FS#7477 - man package and utf8

Attached to Project: Arch Linux
Opened by Sergej Pupykin (sergej) - Wednesday, 20 June 2007, 16:40 GMT
Last edited by Andreas Radke (AndyRTR) - Thursday, 26 February 2009, 19:23 GMT
Task Type Bug Report
Category Packages: Core
Status Closed
Assigned To Tobias Powalowski (tpowa)
Aaron Griffin (phrakture)
Andreas Radke (AndyRTR)
Roman Kyrylych (Romashka)
Architecture All
Severity Low
Priority Normal
Reported Version 2007.05 Duke
Due in Version Undecided
Due Date Undecided
Percent Complete 100%
Votes 18
Private No

Details

Description:
man can not display russian error messages (for example "man page not found") in utf8

Additional info:
* package version - 1.6e-2

Steps to reproduce:
- set ru_RU.UTF-8 locale
- man qweqweqwe

Fix:
Please iconv mess.ru to utf8
--- begining of PKGBUILD
cd $startdir/src/$pkgname-$pkgver
iconv -f koi8-r -t utf-8 msgs/mess.ru > /tmp/mess.ru
mv /tmp/mess.ru msgs/
echo "$ codeset=UTF-8" > msgs/mess.ru.codeset
patch -Np1 -i ../man-troff.patch || return 1
---

May be some other languages needs the same fix.
This task depends upon
 FS#9130 - replace man with man-db 

Closed by  Andreas Radke (AndyRTR)
Thursday, 26 February 2009, 19:23 GMT
Reason for closing:  Fixed
Comment by Sven Salzwedel (sasv) - Friday, 28 September 2007, 09:19 GMT
This happens also with de_DE.utf8. man should be updated ...
Comment by Emilio Pavia (emix) - Thursday, 01 November 2007, 10:43 GMT
man should be replaced by man-db (http://www.nongnu.org/man-db/) which supports utf8.
Comment by Sergej Pupykin (sergej) - Thursday, 01 November 2007, 11:02 GMT
and which already packaged in community - http://aur.archlinux.org/packages.php?do_Details=1&ID=9343
Comment by Aaron Griffin (phrakture) - Tuesday, 08 January 2008, 13:25 GMT
Hmmm would someone mind opening a separate FR for replacing man with man-db?

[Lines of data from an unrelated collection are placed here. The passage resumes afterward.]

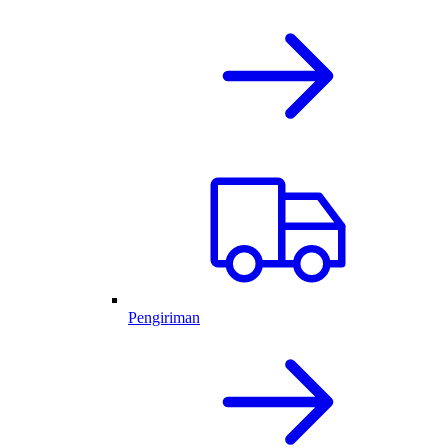
Pengiriman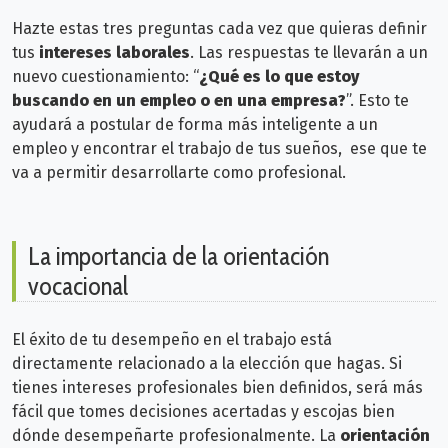
Hazte estas tres preguntas cada vez que quieras definir
tus
intereses laborales
. Las respuestas te llevarán a un
nuevo cuestionamiento: “
¿Qué es lo que estoy
buscando en un empleo o en una empresa?
”. Esto
te
ayudará a postular de forma más inteligente a un
empleo y encontrar el trabajo de tus sueños, ese que te
va a permitir desarrollarte como profesional.
La importancia de la orientación
vocacional
El éxito de tu desempeño en el trabajo está
directamente relacionado a la elección que hagas. Si
tienes intereses profesionales bien definidos, será más
fácil que tomes decisiones acertadas y escojas bien
dónde desempeñarte profesionalmente. L
a
orientación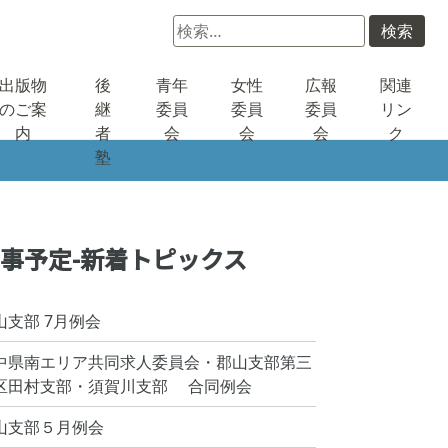
検
索:
出版物
後
青年
女性
広報
関連
のご案
継
委員
委員
委員
リン
内
者
会
会
会
ク
塾
事予定-新着トピックス
山支部 7月例会
中県南エリア共同求人委員会・郡山支部第三
区田村支部・須賀川支部 合同例会
山支部５月例会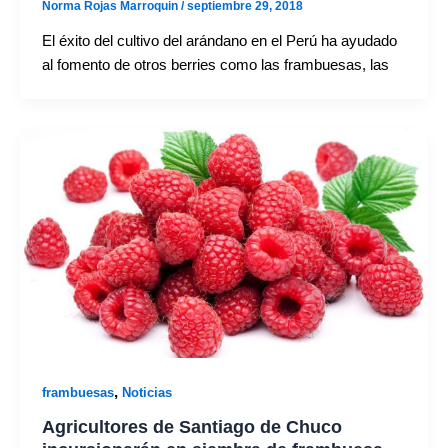
Norma Rojas Marroquin
/
septiembre 29, 2018
El éxito del cultivo del arándano en el Perú ha ayudado
al fomento de otros berries como las frambuesas, las
,
frambuesas
Noticias
Agricultores de Santiago de Chuco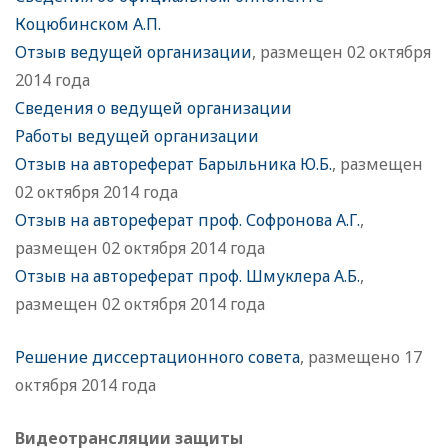
Коцюбинском А.П.
Отзыв ведущей организации
, размещен 02 октября
2014 года
Сведения о ведущей организации
Работы ведущей организации
Отзыв на автореферат Барыльника Ю.Б.
, размещен
02 октября 2014 года
Отзыв на автореферат проф. Софронова А.Г.
,
размещен 02 октября 2014 года
Отзыв на автореферат проф. Шмуклера А.Б.
,
размещен 02 октября 2014 года
Решение диссертационного совета
, размещено 17
октября 2014 года
Видеотрансляции защиты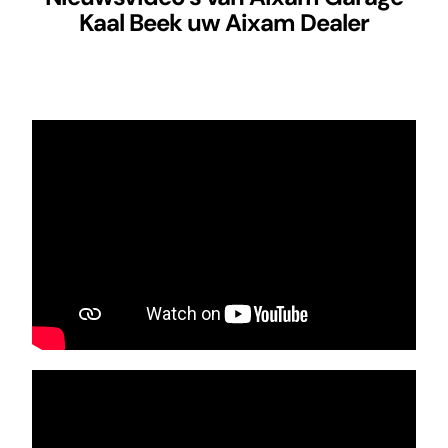
Kaal Beek uw Aixam Dealer
Aixam Nieuws
Contact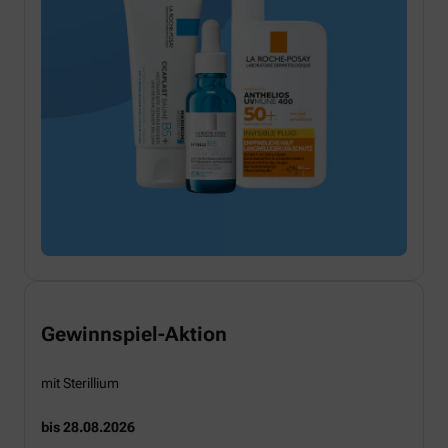
Gewinnspiel-Aktion
mit Sterillium
bis 28.08.2026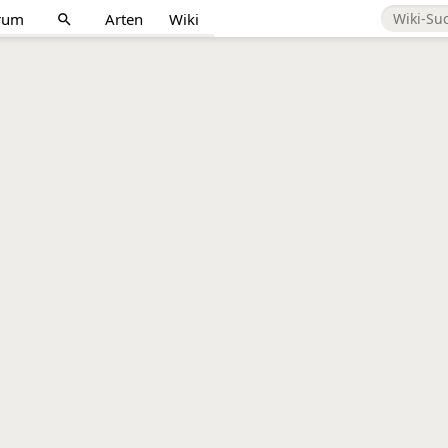
rum
Arten
Wiki
search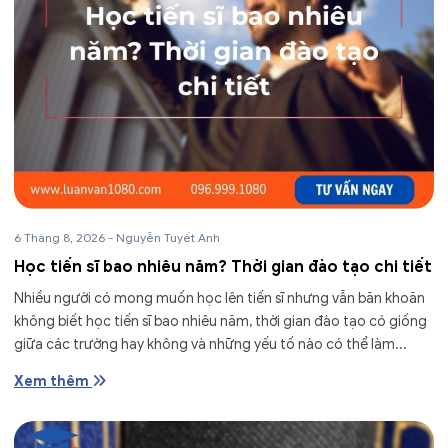
6 Tháng 8, 2026
-
Nguyễn Tuyết Anh
Học tiến sĩ bao nhiêu năm? Thời gian đào tạo chi tiết
Nhiều người có mong muốn học lên tiến sĩ nhưng vẫn băn khoăn
không biết học tiến sĩ bao nhiêu năm, thời gian đào tạo có giống
giữa các trường hay không và những yếu tố nào có thể làm...
Xem thêm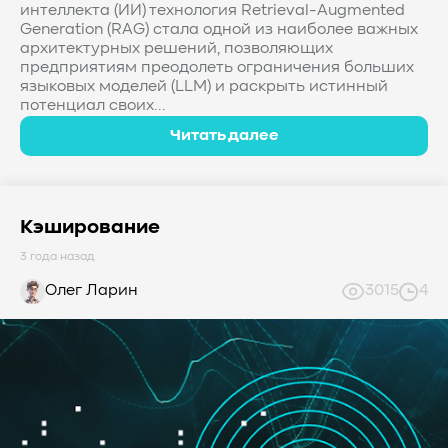
интеллекта (ИИ) технология Retrieval-Augmented
Generation (RAG) стала одной из наиболее важных
архитектурных решений, позволяющих
предприятиям преодолеть ограничения больших
языковых моделей (LLM) и раскрыть истинный
потенциал своих...
Читать далее
Кэширование
3 года назад
Олег Ларин
3015
4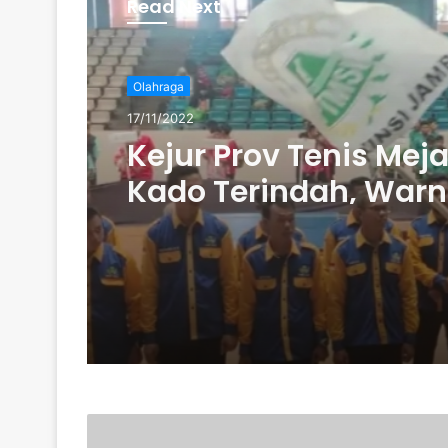
Read Next
Olahraga
17/11/2022
Kejur Prov Tenis Meja
Kado Terindah, Warn
Pelantikan Budiman 
Nahkodai PTMSI Jam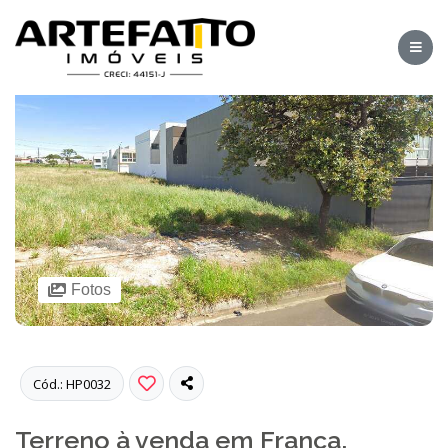
Fotos
Cód.: HP0032
Terreno à venda em Franca,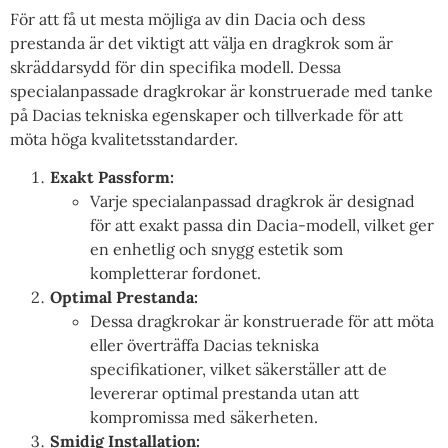
För att få ut mesta möjliga av din Dacia och dess
prestanda är det viktigt att välja en dragkrok som är
skräddarsydd för din specifika modell. Dessa
specialanpassade dragkrokar är konstruerade med tanke
på Dacias tekniska egenskaper och tillverkade för att
möta höga kvalitetsstandarder.
Exakt Passform:
Varje specialanpassad dragkrok är designad
för att exakt passa din Dacia-modell, vilket ger
en enhetlig och snygg estetik som
kompletterar fordonet.
Optimal Prestanda:
Dessa dragkrokar är konstruerade för att möta
eller överträffa Dacias tekniska
specifikationer, vilket säkerställer att de
levererar optimal prestanda utan att
kompromissa med säkerheten.
Smidig Installation: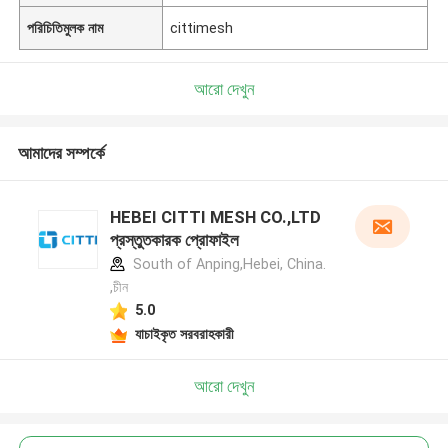
পরিচিতিমুলক নাম
cittimesh
আরো দেখুন
আমাদের সম্পর্কে
HEBEI CITTI MESH CO.,LTD
প্রস্তুতকারক প্রোফাইল
South of Anping,Hebei, China.
,চীন
5.0
যাচাইকৃত সরবরাহকারী
আরো দেখুন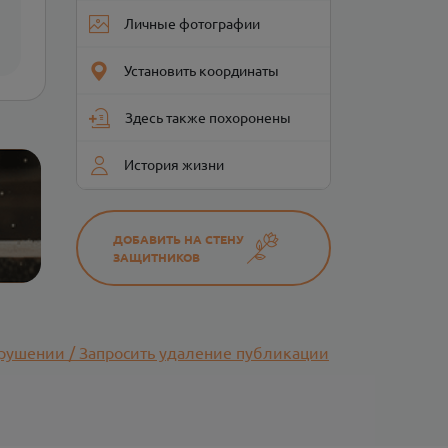
Личные фотографии
Установить координаты
Здесь также похоронены
История жизни
ДОБАВИТЬ НА СТЕНУ
ЗАЩИТНИКОВ
рушении / Запросить удаление публикации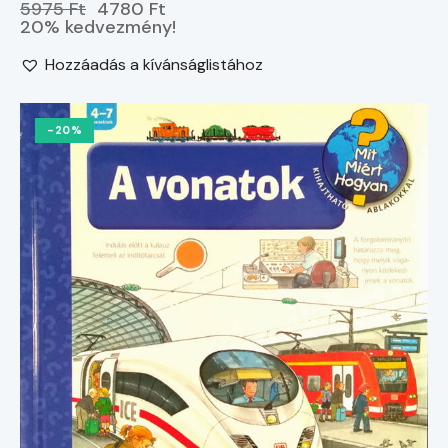
5975 Ft
4780 Ft
20% kedvezmény!
Hozzáadás a kívánságlistához
-20%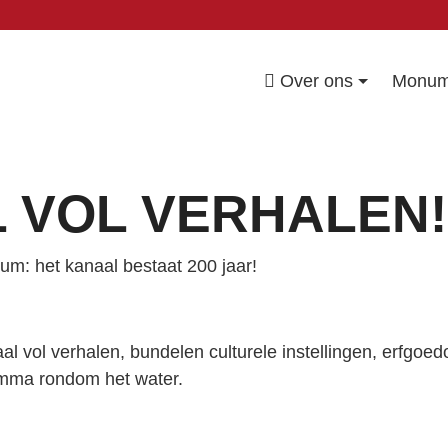
Over ons
Monum
 VOL VERHALEN!
eum: het kanaal bestaat 200 jaar!
 vol verhalen, bundelen culturele instellingen, erfgoedo
amma rondom het water.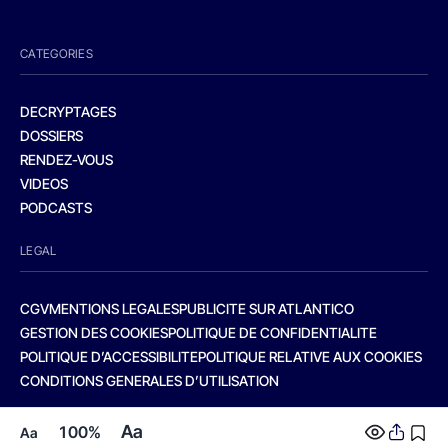
CATEGORIES
DECRYPTAGES
DOSSIERS
RENDEZ-VOUS
VIDEOS
PODCASTS
LEGAL
CGV
MENTIONS LEGALES
PUBLICITE SUR ATLANTICO
GESTION DES COOKIES
POLITIQUE DE CONFIDENTIALITE
POLITIQUE D’ACCESSIBILITE
POLITIQUE RELATIVE AUX COOKIES
CONDITIONS GENERALES D’UTILISATION
Aa
100%
Aa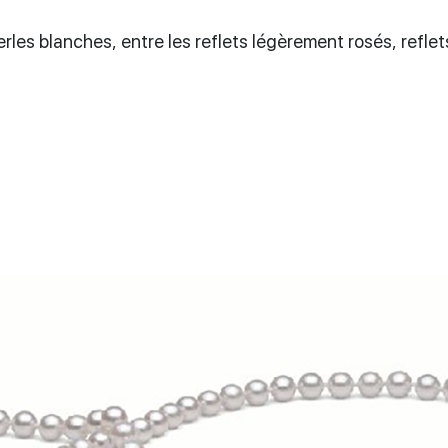
perles blanches, entre les reflets légèrement rosés, reflet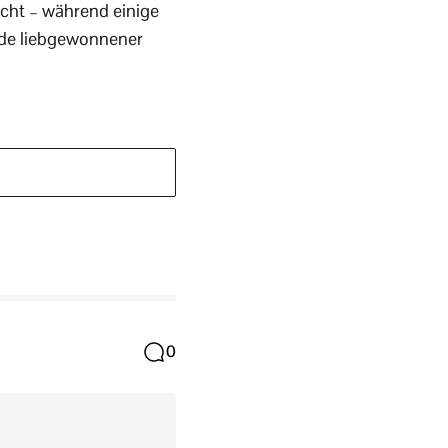
scht – während einige
nde liebgewonnener
0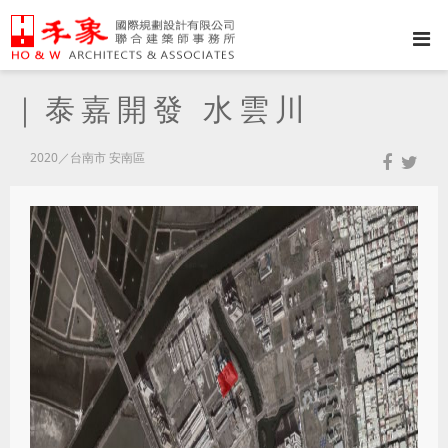
｜泰嘉開發 水雲川
2020／台南市 安南區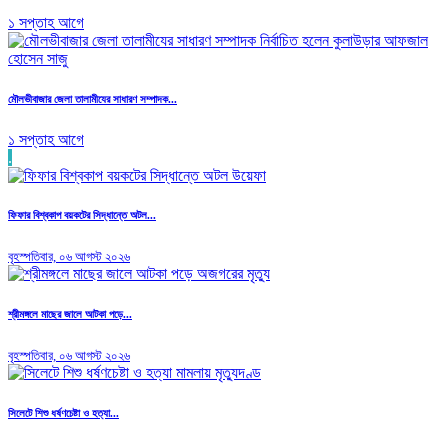
১ সপ্তাহ আগে
মৌলভীবাজার জেলা তালামীযের সাধারণ সম্পাদক...
১ সপ্তাহ আগে
.
ফিফার বিশ্বকাপ বয়কটের সিদ্ধান্তে অটল...
বৃহস্পতিবার, ০৬ আগস্ট ২০২৬
শ্রীমঙ্গলে মাছের জালে আটকা পড়ে...
বৃহস্পতিবার, ০৬ আগস্ট ২০২৬
সিলেটে শিশু ধর্ষণচেষ্টা ও হত্যা...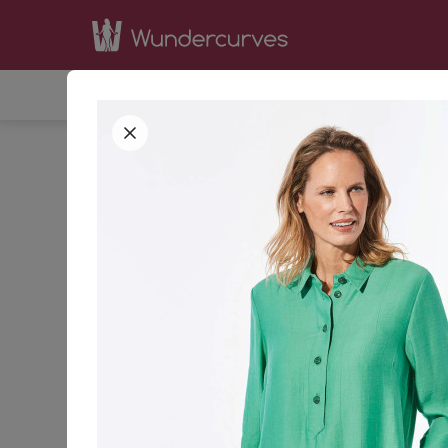
SHOP
INSPIRATION
BE
STARTSEITE
BEKLEIDUNG
KLEIDER
SOMME
S
42
44
GRÖSSE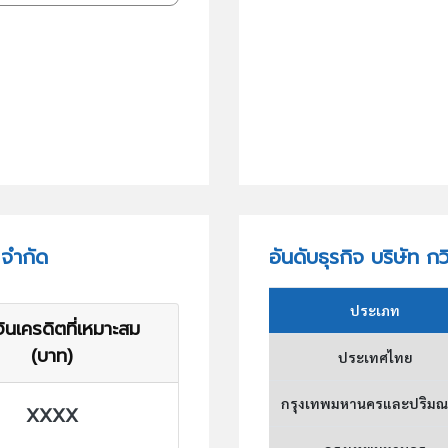
 จำกัด
อันดับธุรกิจ บริษัท ก
ประเภท
ินเครดิตที่เหมาะสม
(บาท)
ประเทศไทย
กรุงเทพมหานครและปริม
XXXX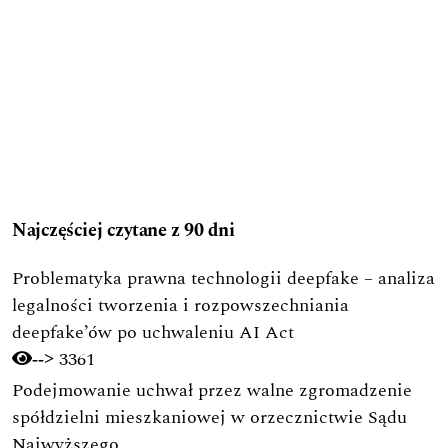
Najczęściej czytane z 90 dni
Problematyka prawna technologii deepfake – analiza
legalności tworzenia i rozpowszechniania
deepfake’ów po uchwaleniu AI Act
3361
-->
Podejmowanie uchwał przez walne zgromadzenie
spółdzielni mieszkaniowej w orzecznictwie Sądu
Najwyższego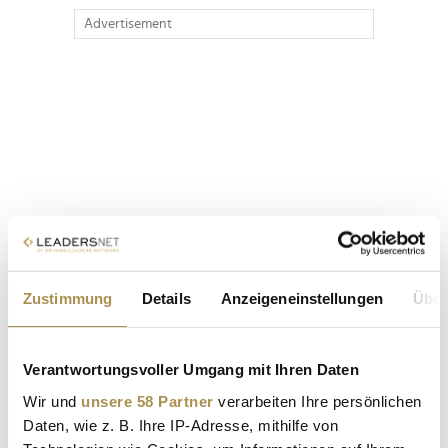
Advertisement
Zustimmung
Details
Anzeigeneinstellungen
Über
Verantwortungsvoller Umgang mit Ihren Daten
Wir und
unsere 58 Partner
verarbeiten Ihre persönlichen
Daten, wie z. B. Ihre IP-Adresse, mithilfe von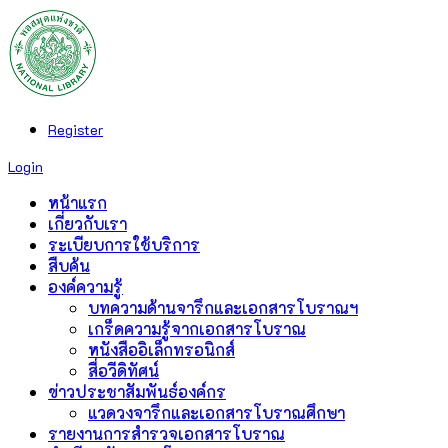
Register
Login
หน้าแรก
เกี่ยวกับเรา
ระเบียบการใช้บริการ
สืบค้น
องค์ความรู้
บทความด้านจารึกและเอกสารโบราณฯ
เกร็ดความรู้จากเอกสารโบราณ
หนังสืออิเล็กทรอนิกส์
สื่อวีดิทัศน์
ข่าวประชาสัมพันธ์องค์กร
แวดวงจารึกและเอกสารโบราณศึกษา
รายงานการสำรวจเอกสารโบราณ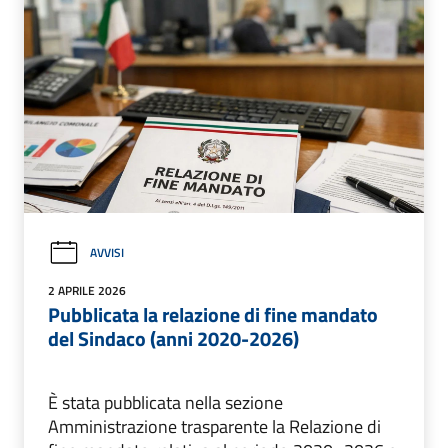
AVVISI
2 APRILE 2026
Pubblicata la relazione di fine mandato
del Sindaco (anni 2020-2026)
È stata pubblicata nella sezione
Amministrazione trasparente la Relazione di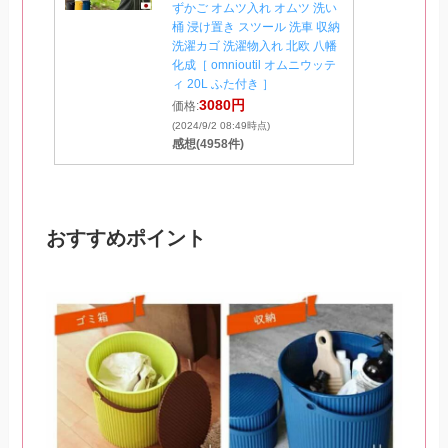
ずかご オムツ入れ オムツ 洗い
桶 浸け置き スツール 洗車 収納
洗濯カゴ 洗濯物入れ 北欧 八幡
化成［ omnioutil オムニウッテ
ィ 20L ふた付き ］
3080円
価格:
(2024/9/2 08:49時点)
感想(4958件)
おすすめポイント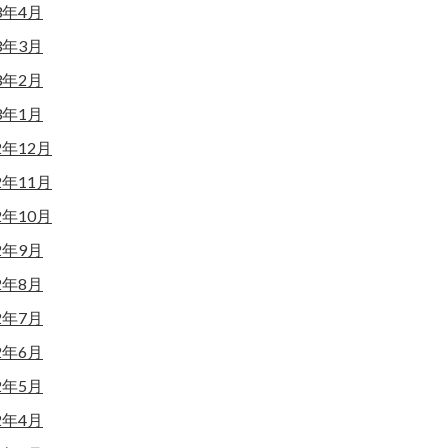
3年4月
3年3月
3年2月
3年1月
2年12月
2年11月
2年10月
2年9月
2年8月
2年7月
2年6月
2年5月
2年4月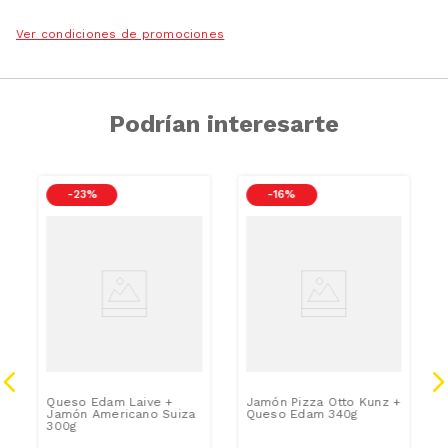
Ver condiciones de promociones
Podrían interesarte
-
23 %
-
16 %
SODIO/GRASAS-
SODIO/GRASA
SAT
SAT
Queso Edam Laive +
Jamón Pizza Otto Kunz +
Jamón Americano Suiza
Queso Edam 340g
300g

Just so I can keep track?
Comment by Roman Kyrylych (Romashka) - Tuesday, 08 January 2008, 13:45 GMT
done,  FS#9130 .
Comment by Aaron Griffin (phrakture) - Thursday, 10 January 2008, 07:00 GMT
Quick question. If you do the following:
* remove '-Tlatin1' from /etc/man.conf
* unset LESSCHARSET

does this solve the problem at all? Or is this actually an upstream bug with their internal messages?
Comment by Sergej Pupykin (sergej) - Wednesday, 30 January 2008, 11:51 GMT
This works: zcat /usr/share/man/ru/man1/ls.1.gz | iconv -t koi8-r | nroff -mandoc -c -Tlatin1 | iconv -f koi8

This does not work:
zcat /usr/share/man/ru/man1/ls.1.gz | nroff -mandoc -c -Tutf8
zcat /usr/share/man/ru/man1/ls.1.gz | nroff -mandoc -c
zcat /usr/share/man/ru/man1/ls.1.gz | nroff -mandoc
zcat /usr/share/man/ru/man1/ls.1.gz | nroff

/usr/share/man/ru/man1/ls.1.gz owned by man-pages-ru and it is utf8 encoded
Comment by Sergej Pupykin (sergej) - Wednesday, 30 January 2008, 11:52 GMT
$ pacman -Q groff
groff 1.19.2-4
Comment by Aaron Griffin (phrakture) - Wednesday, 30 January 2008, 17:13 GMT
Quick question - can you try your long iconv line WITHOUT -Tlatin1? groff should detect the encoding of your terminal by itself.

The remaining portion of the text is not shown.